The dir attribute

While most languages are written in text where characters flow from left to right, Hebrew and many Arabic languages are written from right to left. In some languages, including Hebrew and Arabic, numbers and other content is written left to right. Also, a multilingual document containing, for example, English and Hebrew, contains some text that flows left to right and other text that flows right to left.

Text directionality is controlled by the following:
  1. Directionality explicitly set on the root element (via the dir attribute) or, when not set, assumed by the processing application.
  2. dir="ltr|rtl" attribute on an element that overrides the inherited direction. The specified direction overrides the Unicode bidirectional algorithm only on neutral Unicode characters (e.g. spaces and punctuation) in the element's content. The "ltr" and "rtl" values do not override the strongly bidirectional characters.
  3. dir="lro|rlo" attribute on an element. The specified direction overrides the Unicode bidirectional algorithm on all Unicode characters in the element's content.
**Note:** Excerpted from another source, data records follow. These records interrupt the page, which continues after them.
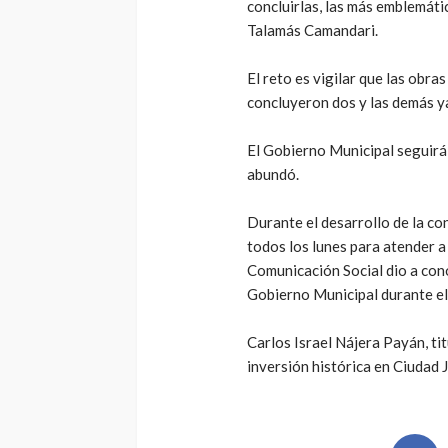
concluirlas, las más emblemátic
Talamás Camandari.
El reto es vigilar que las obras
concluyeron dos y las demás ya 
El Gobierno Municipal seguirá 
abundó.
Durante el desarrollo de la co
todos los lunes para atender a
Comunicación Social dio a cono
Gobierno Municipal durante e
Carlos Israel Nájera Payán, tit
inversión histórica en Ciudad 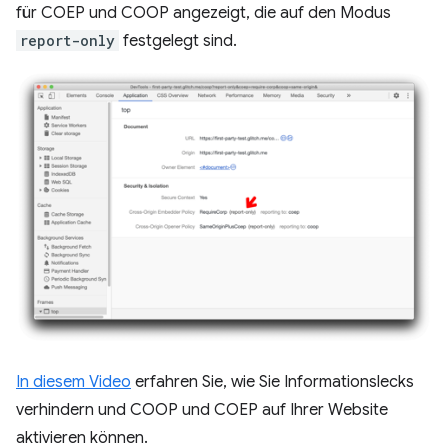
für COEP und COOP angezeigt, die auf den Modus
report-only
festgelegt sind.
In diesem Video
erfahren Sie, wie Sie Informationslecks
verhindern und COOP und COEP auf Ihrer Website
aktivieren können.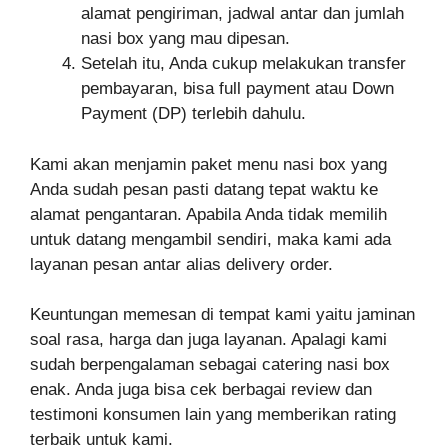
alamat pengiriman, jadwal antar dan jumlah
nasi box yang mau dipesan.
Setelah itu, Anda cukup melakukan transfer
pembayaran, bisa full payment atau Down
Payment (DP) terlebih dahulu.
Kami akan menjamin paket menu nasi box yang
Anda sudah pesan pasti datang tepat waktu ke
alamat pengantaran. Apabila Anda tidak memilih
untuk datang mengambil sendiri, maka kami ada
layanan pesan antar alias delivery order.
Keuntungan memesan di tempat kami yaitu jaminan
soal rasa, harga dan juga layanan. Apalagi kami
sudah berpengalaman sebagai catering nasi box
enak. Anda juga bisa cek berbagai review dan
testimoni konsumen lain yang memberikan rating
terbaik untuk kami.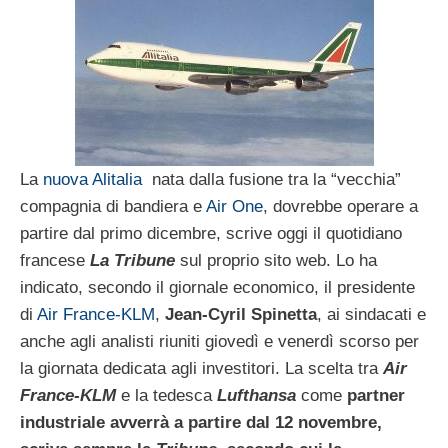
La
nuova Alitalia
nata dalla fusione tra la “vecchia”
compagnia di bandiera e
Air One
, dovrebbe operare a
partire dal primo dicembre, scrive oggi il quotidiano
francese
La Tribune
sul proprio sito web. Lo ha
indicato, secondo il giornale economico, il presidente
di
Air France-KLM
,
Jean-Cyril Spinetta
, ai sindacati e
anche agli analisti riuniti giovedì e venerdì scorso per
la giornata dedicata agli investitori. La scelta tra
Air
France-KLM
e la tedesca
Lufthansa
come
partner
industriale avverrà a partire dal 12 novembre,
In most cases, authors need to use dir="rtl|ltr" to ensure punctuation surrounding a RTL phrase inside a LTR element is rendered correctly. In order to override the direction of strongly typed Unicode characters (most characters that apply to a language except for punctuation, spaces and digits), the author would need to use dir="lro|rlo". The use of the dir attribute and the Unicode algorithm is clearly explained in the article Specifying the direction of text and tables: the dir attribute (http://www.w3.org/TR/html4/struct/dirlang.html#adef-dir) . The referenced article has several examples on the use of dir="rtl|ltr". There is no example on the use of dir="lro|rlo", though it can be inferred from the example using the bdo element (the old W3C way of overriding the entire Unicode bidirectional algorithm; the now favored method uses the override values on the dir attribute).

From the HTML 4.0 spec:
The dir attribute specifies the directionality of text: left-to-right (dir="ltr", the default) or right-to-left (dir="rtl"). Characters in Unicode are assigned a directionality, left-to-right or right-to-left, to allow the text to be rendered properly. For example, while English characters are presented left-to-right, Hebrew characters are presented right-to-left. Unicode defines a bidirectional algorithm that must be applied whenever a document contains right-to-left characters. While this algorithm usually gives the proper presentation, some situations leave directionally neutral text and require the dir attribute to specify the base directionality. Text is often directionally neutral when there are multiple embeddings of content with a different directionality. For example, an English sentence that contains a Hebrew phrase that contains an English quotation would require the dir attribute to define the directionality of the Hebrew phrase. The Hebrew phrase, including the English quotation, would be contained within a ph element with dir="rtl".

Recommended usage

The Unicode Bidirectional algorithm provides for various levels of bidirectionality, as follows:
  1. Directionality is either explicitly specified via the dir attribute on the highest level element (topic or derived peer for topics, map for ditamaps) or assumed by the processing application. It is recommended to specify the dir attribute on the highest level element in the topic or document element of the map.
  2. When embedding a RTL text run inside a LTR text run (or vice-verse), the default direction often provides incorrect results, especially if the embedded text run includes punctuation that is located at one end of the embedded text run. Unicode defines spaces and punctuation as having neutral directionality, and defines directionality for these neutral characters when they appear between characters having a strong directionality (most characters that are not spaces or punctuation). While the default direction is often sufficient to determine the correct directionality of the language, sometimes it renders the characters incorrectly (for example, a question mark at the end of a Hebrew question may appear at the beginning of the question instead of at the end). To control this behavior, the dir attribute is set to "ltr" or "rtl" as needed, to ensure that the desired direction is applied to the characters that have neutral bidirectionality. The "ltr|rtl" values override only the neutral characters, not all Unicode characters.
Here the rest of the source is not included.